Transcribed page contents
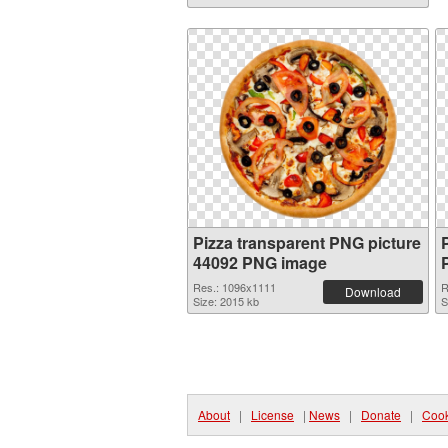
Pizza transparent PNG picture
44092 PNG image
Res.: 1096x1111
R
Download
Size: 2015 kb
S
About
|
License
|
News
|
Donate
|
Cook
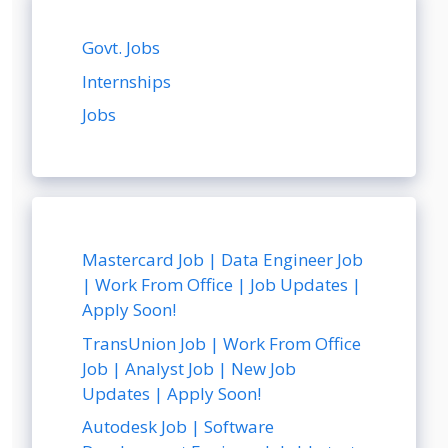
Govt. Jobs
Internships
Jobs
Mastercard Job | Data Engineer Job
| Work From Office | Job Updates |
Apply Soon!
TransUnion Job | Work From Office
Job | Analyst Job | New Job
Updates | Apply Soon!
Autodesk Job | Software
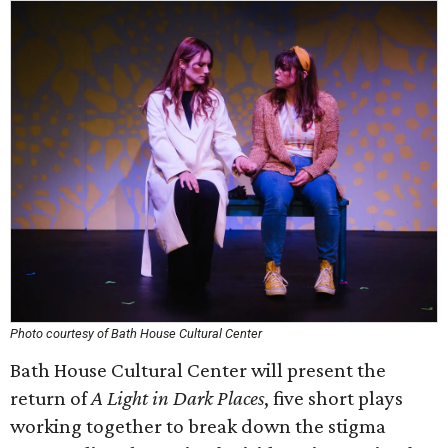
Photo courtesy of Bath House Cultural Center
Bath House Cultural Center will present the
return of
A Light in Dark Places
, five short plays
working together to break down the stigma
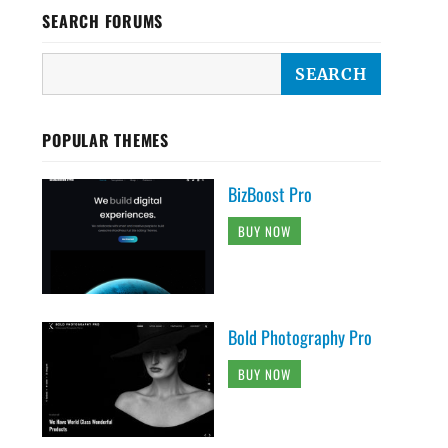
SEARCH FORUMS
POPULAR THEMES
BizBoost Pro
BUY NOW
Bold Photography Pro
BUY NOW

§ **Task details**: Every line of the entries above that holds "Office" should be copied out.

§ **Solution to this exercise**:
| Work From Office | Job Updates |
TransUnion Job | Work From Office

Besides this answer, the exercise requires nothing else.